I got around to reading Brian Huycke's column about welfare in the Freep. It confused me a little bit. He starts off, all sympathetic, explaining that not all welfare recipients are lazy: "I am here to tell you that there are actually a small group of people who really need welfare." Then he finishes with: "We should have never started up the soul-destroying system." Huh? What about those people who really need it?

Worse, now that the "soul-destroying system" is in place, there is nothing that we can do about it: "The best the government can do is APPEAR to be doing something." What kind of an attitude is that? "oh well .. I guess we have to let these souls get destroyed. Too bad for them. I wonder if Dexter is on TV tonight?"

I agree that not all welfare recipients are lazy. I agree that the system is broken. I disagree that nothing can be done about it. The current system is set up such that any income earned by a welfare recipient is clawed back from their welfare payments. This why welfare is a "trap". There is a tremendous disincentive to getting off welfare because one would have to work many hours to earn even one extra dollar. Welfare recipients are also punished for saving money, making them more dependent on monthly payments.
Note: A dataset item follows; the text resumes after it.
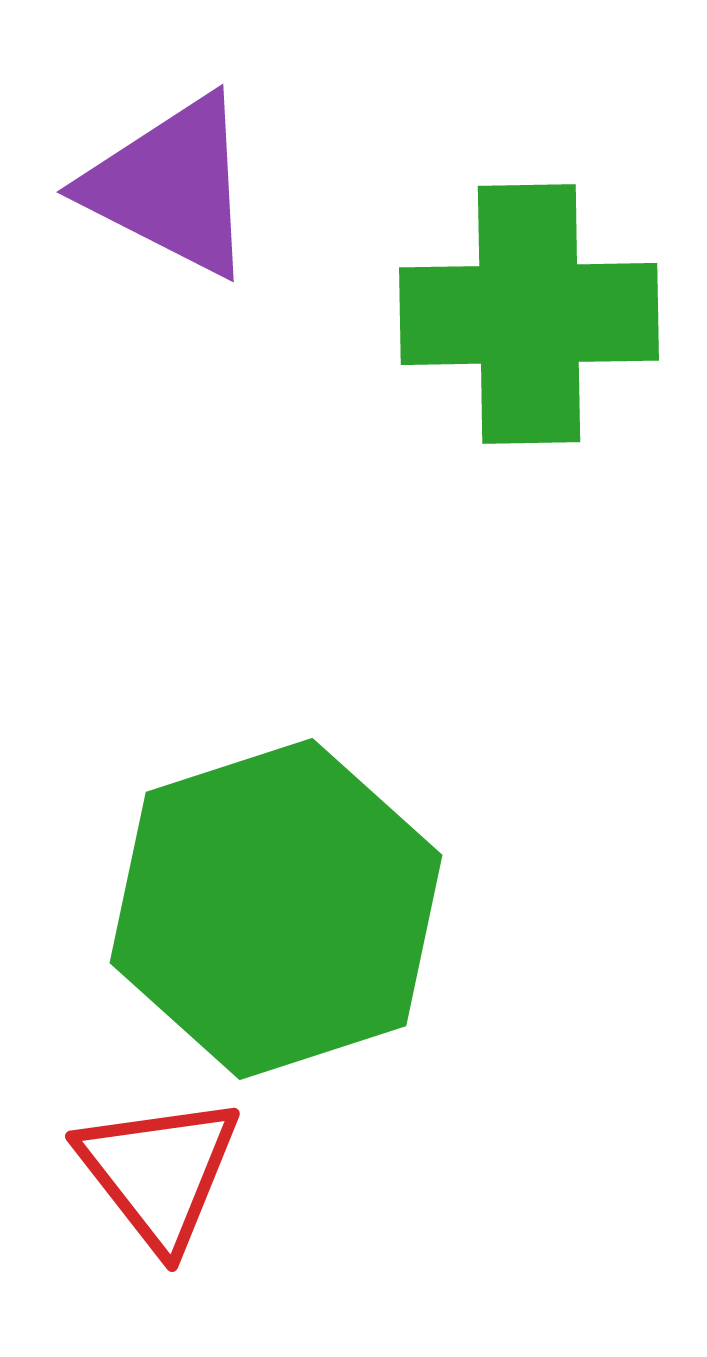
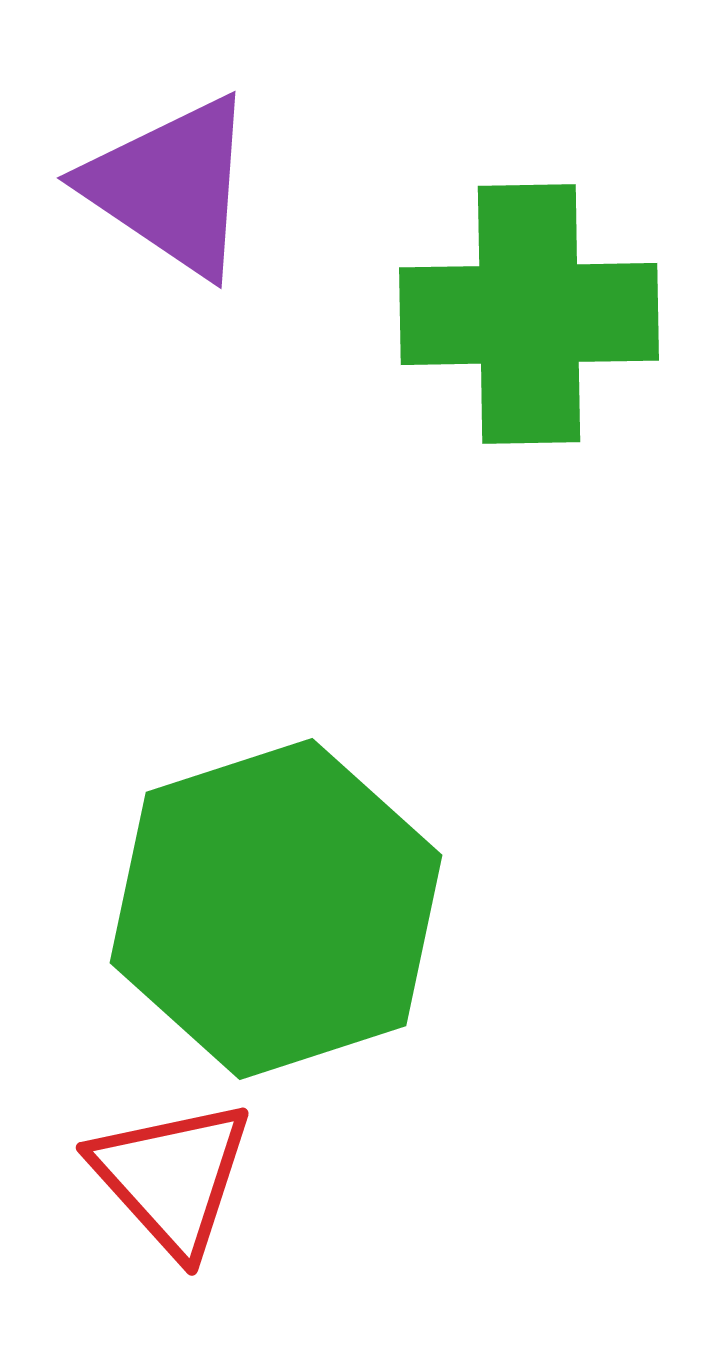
purple triangle: rotated 7 degrees clockwise
red triangle: moved 13 px right, 5 px down; rotated 4 degrees counterclockwise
In other words, the current system encourages recipients to either cheat, or be lazy. Those are the two choices.

A policy change is needed to allow welfare recipients to keep a portion of their earnings if they choose to work, until they reach a certain income level at which point welfare payments would cease. The change should also allow recipients to build up some savings for emergencies or personal financial security. This will encourage more people to enter the workforce, save money, and eventually get off the dole. The government CAN do something to fix the system, so that maybe a few less souls will get destroyed. I suspect the political will to tackle this issue is missing though, because of a fear of public scorn from tampering with our sacred social safety net.


Mr. Nobody said...

Raise the basic personal exemption to 15000 and lower the Welfare payout.

donaldstreet said...

Our Elmwood-Transcona leaflets in 2008 highlighed some of what you are saying. We argued for the basic personal exemption to be raised to $20,000 and to tax pollution instead. Then, individuals could control their level of taxation and have large incentives to act sustainably.
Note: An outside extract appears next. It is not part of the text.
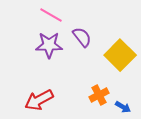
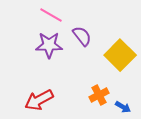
purple semicircle: moved 1 px up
In the same way, your arguement for structuring welfare payments to create incentive to work are very valid. We should encourage people to work - even if it is part-time. BUT, I say this while also recognizing that there are many individuals who need/deserve this support - particularly the children living in poverty. So, while we need to encourage re-engagement with the economy, we need to recognize that such a program needs to be structured to ensure that those people who "really need welfare" get proper assistance.

Curious: Does Huycke have numbers to show what percent of recipients fall into his "really need" category? Real data would help clarify the situation.

cherenkov said...

The only numbers I see in Huycke's column are "2 + 2". I don't think he put a lot of time into this one. Not sure how one would determine "real need" and collect data on that though.

Sam Sananda said...

What's with the noose that reads "support our soldiers"? Why would anyone in their right minds support Busharper's illegal war in Afghanistan? An war that's killed thousands of civilians and troops and cost taxpayers billions. Opium production has increased 80% since the invasion so maybe you figure that's worth dying for. The noose should read, "support our mercenaries".